Kita harus kembali kepada akar: ulama dan surau, ninik mamak dan adat, serta cadiak pandai dan pendidikan.
Revitalisasi surau bukan hanya fisik, tapi fungsi—tempat mengaji, berdialog, dan membentuk karakter.
> “Adat jo syarak bakampuang di nagari; syarak mandaki, adat manurun.”
Artinya, nilai-nilai Islam yang luhur harus naik menggerakkan adat, sementara adat yang baik menurunkan manfaat bagi masyarakat.
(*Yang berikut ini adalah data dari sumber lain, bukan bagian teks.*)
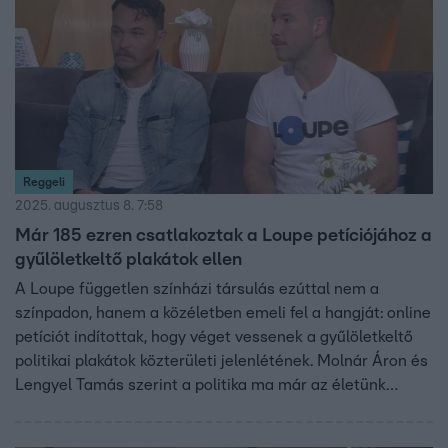
kezdeményezésükkel a döntéshozókra is nyomást
gyakorolnak.
Reggeli
2025. augusztus 8. 7:58
Már 185 ezren csatlakoztak a Loupe petíciójához a
gyűlöletkeltő plakátok ellen
A Loupe független színházi társulás ezúttal nem a
színpadon, hanem a közéletben emeli fel a hangját: online
petíciót indítottak, hogy véget vessenek a gyűlöletkeltő
politikai plakátok közterületi jelenlétének. Molnár Áron és
Lengyel Tamás szerint a politika ma már az életünk
minden részébe betör, megosztottságot szítva, ezért itt
az idő visszakövetelni a köztereinket. A „Levegőt! Szabad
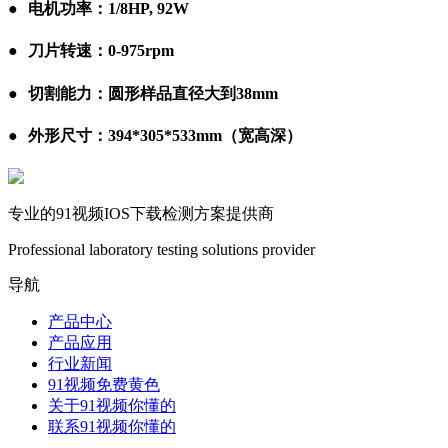
●
●
电机功率：1/8HP, 92W
●
●
刀片转速：0-975rpm
●
●
切割能力：圆形样品直径大到38mm
●
●
外形尺寸：394*305*533mm（宽高深）
专业的91视频IOS下载检测方案提供商
Professional laboratory testing solutions provider
导航
产品中心
产品应用
行业新闻
91视频免费黄色
关于91视频你懂的
联系91视频你懂的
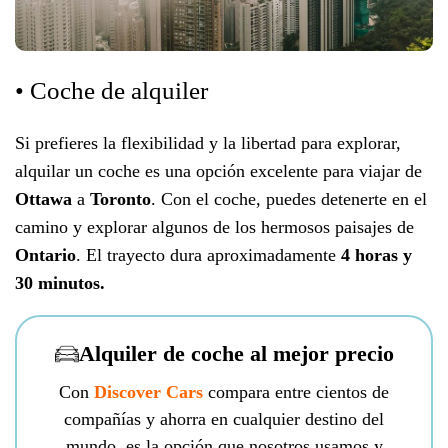
• Coche de alquiler
Si prefieres la flexibilidad y la libertad para explorar,
alquilar un coche es una opción excelente para viajar de
Ottawa
a
Toronto
. Con el coche, puedes detenerte en el
camino y explorar algunos de los hermosos paisajes de
Ontario
. El trayecto dura aproximadamente
4 horas y
30 minutos.
Alquiler de coche al mejor precio
Con
Discover Cars
compara entre cientos de
compañías y ahorra en cualquier destino del
mundo, es la opción que nosotros usamos y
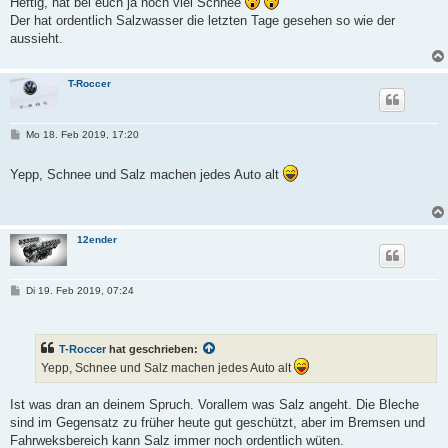
Heftig, hat bei euch ja noch viel Schnee
r
Der hat ordentlich Salzwasser die letzten Tage gesehen so wie der
a
g
aussieht.
T-Roccer
B
Mo 18. Feb 2019, 17:20
e
i
t
Yepp, Schnee und Salz machen jedes Auto alt
r
a
g
12ender
B
Di 19. Feb 2019, 07:24
e
i
t
r
T-Roccer
hat geschrieben:
a
g
Yepp, Schnee und Salz machen jedes Auto alt
Ist was dran an deinem Spruch. Vorallem was Salz angeht. Die Bleche
sind im Gegensatz zu früher heute gut geschützt, aber im Bremsen und
Fahrweksbereich kann Salz immer noch ordentlich wüten.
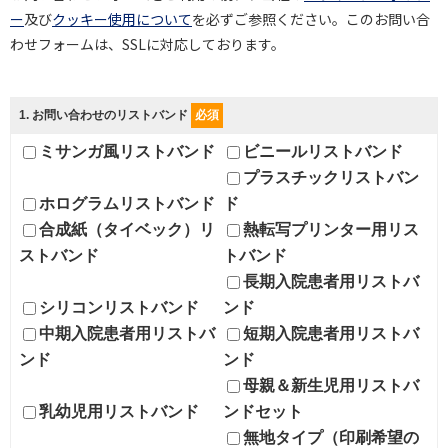
ー
及び
クッキー使用について
を必ずご参照ください。このお問い合
わせフォームは、SSLに対応しております。
1
. お問い合わせのリストバンド
必須
ミサンガ風リストバンド
ビニールリストバンド
プラスチックリストバン
ホログラムリストバンド
ド
合成紙（タイベック）リ
熱転写プリンター用リス
ストバンド
トバンド
長期入院患者用リストバ
シリコンリストバンド
ンド
中期入院患者用リストバ
短期入院患者用リストバ
ンド
ンド
母親＆新生児用リストバ
乳幼児用リストバンド
ンドセット
無地タイプ（印刷希望の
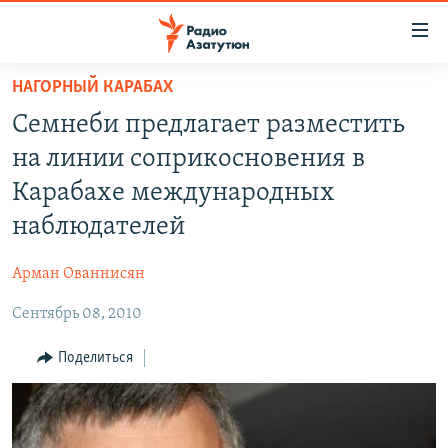
Ссылки
доступа
Перейти
НАГОРНЫЙ КАРАБАХ
к
ГЛАВНАЯ
Семнеби предлагает разместить
основному
НОВОСТИ
содержанию
на линии соприкосновения в
ПОЛИТИКА
Перейти
Карабахе международных
к
ОБЩЕСТВО
наблюдателей
основной
ЭКОНОМИКА
навигации
Арман Ованнисян
Перейти
РЕГИОН
к
Сентябрь 08, 2010
НАГОРНЫЙ КАРАБАХ
поиску
КУЛЬТУРА
Поделиться
СПОРТ
АРХИВ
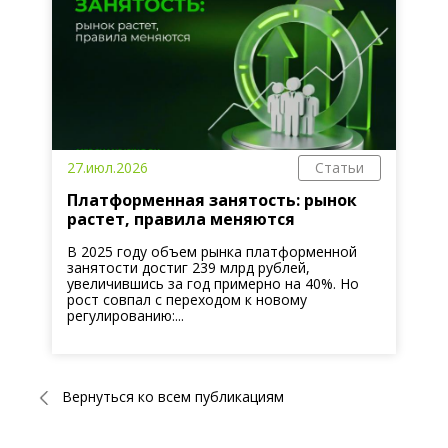
27.июл.2026
Статьи
Платформенная занятость: рынок
растет, правила меняются
В 2025 году объем рынка платформенной
занятости достиг 239 млрд рублей,
увеличившись за год примерно на 40%. Но
рост совпал с переходом к новому
регулированию:...
Вернуться ко всем публикациям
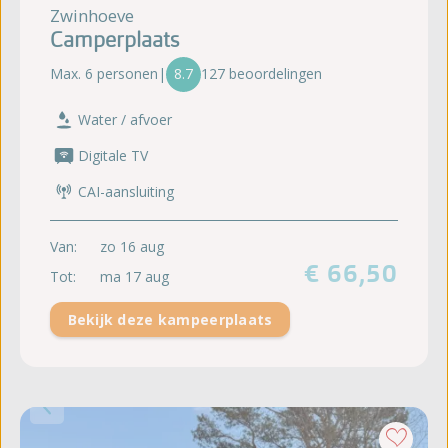
Zwinhoeve
Camperplaats
Max. 6 personen
|
8.7
127 beoordelingen
Water / afvoer
Digitale TV
CAI-aansluiting
Van:
zo 16 aug
€ 66,50
Tot:
ma 17 aug
Bekijk deze kampeerplaats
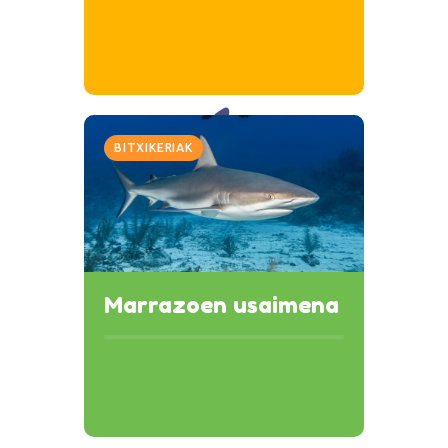
BITXIKERIAK
Marrazoen usaimena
Di sinilah sinergi antara agama dan budaya Minang menjadi benteng terhadap kemerosotan moral dan arus maksiat.
Gerakan Moral Mencegah Munkarat dan Mafsadat
PKDP perlu memimpin gerakan moral mencegah maksiat dan mafsadat sosial—mulai dari fenomena “orgen baralek” yang merusak nilai budaya, sampai efek negatif digitalisasi terhadap generasi muda.
Maka, “adat dan syarak paga nagari, iman dan taqwa modal insani” bukan sekadar slogan, melainkan sistem nilai yang harus dihidupkan kembali melalui edukasi moral, teladan tokoh, dan gerakan sosial yang berkelanjutan.
Dalam bimbingan Al-Qur’an:
> “Dan hendaklah ada di antara kamu segolongan umat yang menyeru kepada kebajikan, menyuruh kepada yang ma’ruf dan mencegah dari yang munkar; merekalah orang-orang yang beruntung.”
(QS. Ali Imran: 104)
PKDP, dengan basis keanggotaan perantau yang luas dan dihormati, berpotensi menjadi barisan amar ma’ruf nahi munkar masa kini—melalui dakwah kultural, kegiatan sosial, dan penguatan nilai keluarga.
Menegakkan Kearifan Tagak Kampung, Paga Kampung
Gerakan moral ini harus dimulai dari “kampung moral”: keluarga dan surau.
Kita perlu membangun tagak kampung, paga kampung—tatanan nilai yang menjaga anak kamanakan dari pengaruh destruktif digitalisasi dan gaya hidup konsumtif.
Perantau menjadi perpanjangan tangan moral nagari: penyokong ekonomi, inspirator pendidikan, dan penegak nilai kemanusiaan.
Penutup:
Dari Rantau Menyala ke Ranah yang Mencerahkan
PKDP adalah simbol “rantau yang menyala”, bukan hanya dalam ekonomi tapi dalam nurani.
Jika perantau bersatu dalam visi moral, ekonomi, dan budaya, maka kampung akan ikut bangkit menjadi “ranah yang mencerah.”
Kemuliaan yang dijemput bukan karena harta, tapi karena adab dan amal.
Sebagaimana pepatah adat mengingatkan:
> “Nan luruih indak ka patah, nan bengkok indak ka hilang; asal pai tampek batanyo, pulang tampek babarito.”
Itulah jalan mulia perantau Piaman—pergi dengan niat, kembali membawa manfaat, dan menjadi kekuatan moral bangsa. DS. Arosahotel721sabtu 08112025.